((

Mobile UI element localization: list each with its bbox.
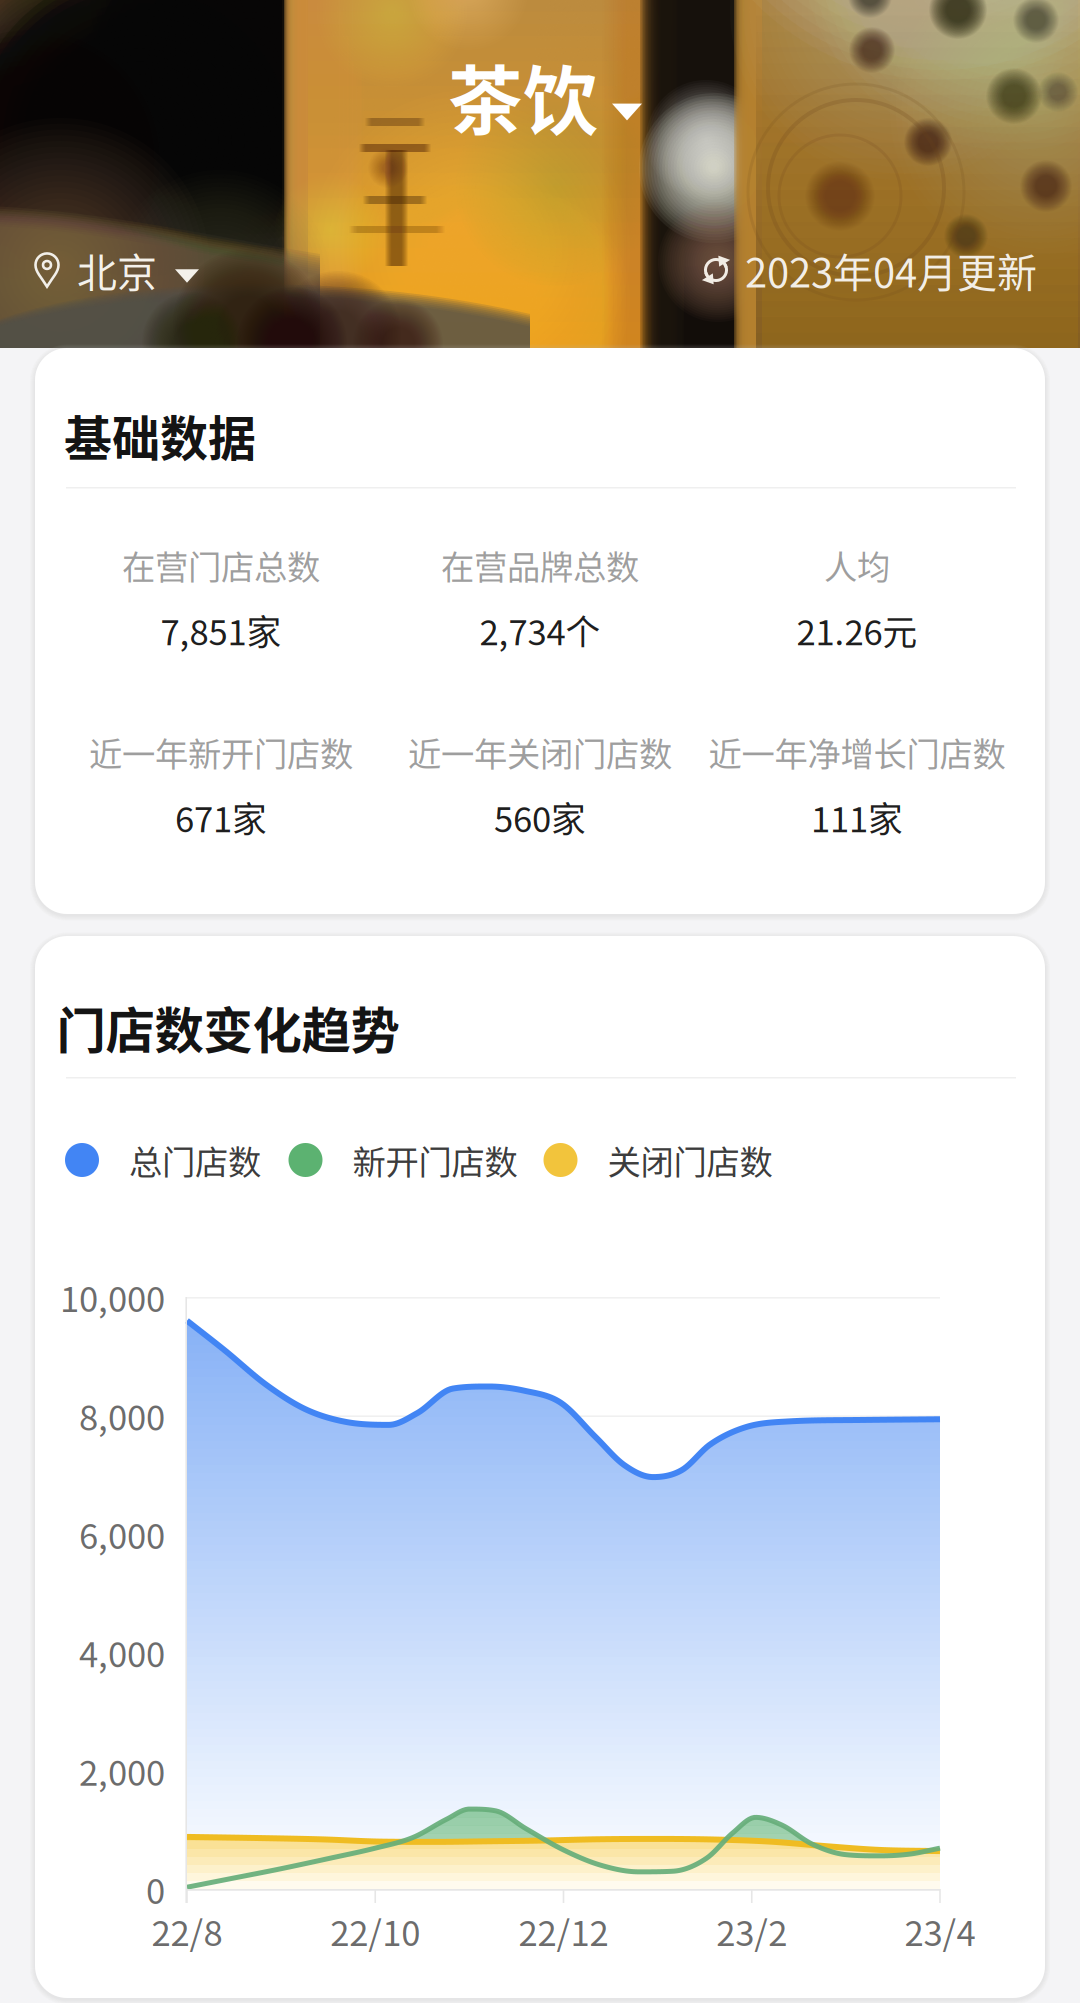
staticText: 近一年关闭门店数 xyxy=(408,728,672,776)
staticText: 10,000 xyxy=(60,1272,165,1322)
staticText: 新开门店数 xyxy=(352,1136,518,1184)
staticText: 关闭门店数 xyxy=(608,1136,772,1184)
staticText: 近一年新开门店数 xyxy=(89,728,353,776)
staticText: 近一年净增长门店数 xyxy=(708,728,1006,776)
button[interactable]: 茶饮 xyxy=(436,34,654,158)
staticText: 茶饮 xyxy=(448,42,598,150)
button[interactable]: 2023年04月更新 xyxy=(691,233,1045,307)
staticText: 8,000 xyxy=(79,1390,165,1440)
staticText: 21.26元 xyxy=(796,605,918,655)
staticText: 560家 xyxy=(494,792,586,842)
staticText: 7,851家 xyxy=(160,605,282,655)
staticText: 23/2 xyxy=(716,1906,787,1956)
staticText: 2023年04月更新 xyxy=(745,241,1037,299)
staticText: 总门店数 xyxy=(129,1136,261,1184)
staticText: 2,734个 xyxy=(480,605,600,655)
staticText: 门店数变化趋势 xyxy=(56,991,400,1063)
staticText: 0 xyxy=(146,1864,165,1914)
staticText: 22/12 xyxy=(518,1906,608,1956)
staticText: 北京 xyxy=(77,241,157,299)
staticText: 6,000 xyxy=(79,1509,165,1559)
staticText: 22/8 xyxy=(152,1906,222,1956)
button[interactable]: 北京 xyxy=(19,233,209,307)
staticText: 22/10 xyxy=(330,1906,420,1956)
staticText: 2,000 xyxy=(79,1746,165,1796)
staticText: 基础数据 xyxy=(64,400,256,470)
staticText: 671家 xyxy=(175,792,267,842)
staticText: 23/4 xyxy=(904,1906,976,1956)
staticText: 4,000 xyxy=(79,1627,165,1677)
staticText: 在营品牌总数 xyxy=(441,541,639,589)
staticText: 在营门店总数 xyxy=(122,541,320,589)
staticText: 111家 xyxy=(811,792,903,842)
staticText: 人均 xyxy=(824,541,890,589)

))

### TASK BRIEF
Please filter the entries for the word "interactable" and copy the lines that have it.

### YOUR RESPONSE
button[interactable]: 茶饮 xyxy=(436,34,654,158)
button[interactable]: 2023年04月更新 xyxy=(691,233,1045,307)
button[interactable]: 北京 xyxy=(19,233,209,307)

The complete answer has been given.